Tanna Clews
The NH Legislature and governor have the chance to assistance main investments in Granite State women’s well being and workforce participation this year — that is, if they pass a spending budget such as the MOMnibus Act and the Kid Care for Operating Households Act.
Each and every two years, New Hampshire writes a new spending budget for the state. The spending budget represents our collective priorities and values. What, as Granite Staters, do we care about? What should really we fund? Who should really we prioritize? The NH Women’s Foundation prioritizes investments in ladies and girls.
This year, the Women’s Foundation, along with parents, childcare providers, healthcare providers and firms, are advocating for a New Hampshire spending budget that values caregivers and ladies with little ones by: providing ladies enrolled in Medicaid access to well being care for a year postpartum and access to doulas, lactation consultants and donor milk banks expanding access to the kid care scholarship system and giving workforce supports to kid care workers.
Girls make the economy function, but we ought to invest in women’s well being and in the kid care infrastructure so ladies can maintain supporting their households and nearby economies.
When faced with childcare difficulties, mothers with young young children arrange reductions in their function hours that are 4 to 5 occasions higher than the reductions arranged by fathers. Devoid of access to reputable kid care, ladies leave the workforce.

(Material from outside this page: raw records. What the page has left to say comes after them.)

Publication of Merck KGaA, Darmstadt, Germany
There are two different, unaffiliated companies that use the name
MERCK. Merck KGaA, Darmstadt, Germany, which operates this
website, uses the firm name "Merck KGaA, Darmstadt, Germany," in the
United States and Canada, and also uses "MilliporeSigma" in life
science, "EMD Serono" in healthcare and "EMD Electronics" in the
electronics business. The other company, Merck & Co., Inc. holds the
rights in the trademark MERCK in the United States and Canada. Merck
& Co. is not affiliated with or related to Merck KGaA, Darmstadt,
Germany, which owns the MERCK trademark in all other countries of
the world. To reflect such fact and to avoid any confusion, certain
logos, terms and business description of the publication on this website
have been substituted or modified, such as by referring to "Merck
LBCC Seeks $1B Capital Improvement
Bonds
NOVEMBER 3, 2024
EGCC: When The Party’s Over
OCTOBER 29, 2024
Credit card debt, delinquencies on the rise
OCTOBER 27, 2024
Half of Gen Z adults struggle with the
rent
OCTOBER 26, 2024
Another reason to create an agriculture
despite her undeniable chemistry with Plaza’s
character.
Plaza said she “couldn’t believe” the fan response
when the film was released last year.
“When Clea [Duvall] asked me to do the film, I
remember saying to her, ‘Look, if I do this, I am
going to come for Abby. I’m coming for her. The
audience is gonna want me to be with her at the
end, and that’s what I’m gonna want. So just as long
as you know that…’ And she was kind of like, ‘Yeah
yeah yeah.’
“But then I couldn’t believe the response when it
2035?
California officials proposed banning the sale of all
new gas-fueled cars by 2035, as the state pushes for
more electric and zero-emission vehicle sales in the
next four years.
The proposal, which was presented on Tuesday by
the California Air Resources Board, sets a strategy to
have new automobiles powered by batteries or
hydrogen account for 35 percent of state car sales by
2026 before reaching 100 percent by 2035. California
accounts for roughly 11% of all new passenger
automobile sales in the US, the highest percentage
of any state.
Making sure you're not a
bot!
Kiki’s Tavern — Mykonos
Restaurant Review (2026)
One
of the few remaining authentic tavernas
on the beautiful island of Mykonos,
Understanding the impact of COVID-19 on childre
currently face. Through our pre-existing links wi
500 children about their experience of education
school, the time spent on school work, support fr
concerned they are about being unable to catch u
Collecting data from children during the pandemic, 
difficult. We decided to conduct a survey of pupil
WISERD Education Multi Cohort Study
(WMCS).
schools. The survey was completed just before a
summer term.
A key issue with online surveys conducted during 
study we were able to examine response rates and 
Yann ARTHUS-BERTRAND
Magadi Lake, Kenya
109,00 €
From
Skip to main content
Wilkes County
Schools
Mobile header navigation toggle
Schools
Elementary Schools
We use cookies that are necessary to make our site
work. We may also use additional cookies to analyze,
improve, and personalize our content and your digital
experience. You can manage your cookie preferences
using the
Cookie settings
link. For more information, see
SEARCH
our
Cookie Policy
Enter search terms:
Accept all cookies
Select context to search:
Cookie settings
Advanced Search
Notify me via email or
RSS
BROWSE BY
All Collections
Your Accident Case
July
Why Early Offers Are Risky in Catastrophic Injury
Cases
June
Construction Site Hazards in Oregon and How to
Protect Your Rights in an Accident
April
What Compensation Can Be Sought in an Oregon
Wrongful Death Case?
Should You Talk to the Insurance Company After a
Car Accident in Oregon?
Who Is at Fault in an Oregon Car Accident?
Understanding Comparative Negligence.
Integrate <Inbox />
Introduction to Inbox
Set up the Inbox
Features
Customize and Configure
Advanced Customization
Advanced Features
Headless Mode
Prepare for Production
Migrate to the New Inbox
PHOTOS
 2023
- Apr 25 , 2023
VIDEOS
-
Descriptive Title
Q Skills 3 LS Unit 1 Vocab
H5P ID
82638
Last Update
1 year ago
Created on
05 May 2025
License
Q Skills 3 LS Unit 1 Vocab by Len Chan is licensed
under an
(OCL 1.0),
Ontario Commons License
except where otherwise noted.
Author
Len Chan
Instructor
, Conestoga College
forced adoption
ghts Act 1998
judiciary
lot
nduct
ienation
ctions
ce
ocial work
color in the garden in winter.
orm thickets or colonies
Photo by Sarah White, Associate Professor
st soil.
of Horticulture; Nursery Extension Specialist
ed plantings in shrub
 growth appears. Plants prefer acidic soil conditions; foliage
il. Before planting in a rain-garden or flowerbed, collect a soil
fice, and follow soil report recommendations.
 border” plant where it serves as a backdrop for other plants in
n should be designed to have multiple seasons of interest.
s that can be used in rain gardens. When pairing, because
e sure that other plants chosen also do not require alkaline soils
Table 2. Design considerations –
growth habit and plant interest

If kid care can be located, it is generally unaffordable. In our most recent analysis publication, The Status of Girls in New Hampshire 2023, we located that the annual median expense for an infant in a Granite State childcare center is $13,250, a expense that would consume 11 % of the median earnings of a married couple, and a staggering 55 % of a single mother’s median earnings. Childcare providers can’t raise wages for their personnel with out passing that expense on to households. The Kid Care for Operating Households Act invests in our kid care infrastructure to address these difficulties.
At the moment, ladies who are enrolled in Medicaid beneath pregnancy eligibility drop coverage following two months postpartum. Girls want access to preventive, acute, mental well being and substance use remedy extended following two months postpartum. The MOMnibus Act would extend coverage to 12 months postpartum, decreasing maternal mortality and growing prices of remedy for points like maternal depression. The bill would also deliver access to doula solutions, lactation solutions and donor milk banks.
The superior news is that the Senate passed the MOMnibus Act and Kid Care for Operating Households Act separate from the spending budget earlier this year. The Women’s Foundation is grateful to the Senate for their assistance. We’re at the finish line now. If the Senate contains these investments in the spending budget, the Property agrees and the governor indicators the spending budget, New Hampshire will have a spending budget that. prioritizes moms, ladies and households much more than any spending budget in current memory.
It requires engaged stakeholders (such as vocal moms, dads and childcare workers) and a true bipartisan work to make these investments feasible. We’re grateful to the legislators who’ve had mom’s backs all session.
Let your nearby elected representatives and senator know how you really feel about a spending budget that invests in ladies and their little ones. Now let’s get a mom-friendly spending budget passed!
Tanna Clews of Portsmouth is CEO of the NH Women’s Foundation.